Peak and valley finding algorithm

Question

I'm trying to improve my algorithm to make it faster. Also might help to have a few sets of eyes for any bugs or gaps in logic I didn't catch. One thing to note: because of the nature of the algorithm, there will be periods at the beginning and end of the data that are dead zones, where a peak/valley will not be detected.

The jist of the algorithm is to step through overlapping windows of the data, do some linear regression and pick out points by standard deviation. Because of the overlapping feature we can decide how many "angles" a point needs to be detected as a peak for it to be valid. Then we go and only take the highest peak from a group of consecutive peaks.
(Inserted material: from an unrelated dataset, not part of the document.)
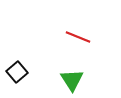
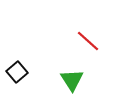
red line: moved 10 px right, 4 px down; rotated 20 degrees clockwise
I have highly stationary data; what I may or may not want to detect as a peak varies, and I wanted the most robust algorithm so I can use something like Bayesian optimization to set the best parameters.

This is more or less how I'd like my algorithm to function for my specific use case; I'm not really looking for feedback on that, more on whether my code translates these goals correctly and if it's the most computationally efficient way to do things.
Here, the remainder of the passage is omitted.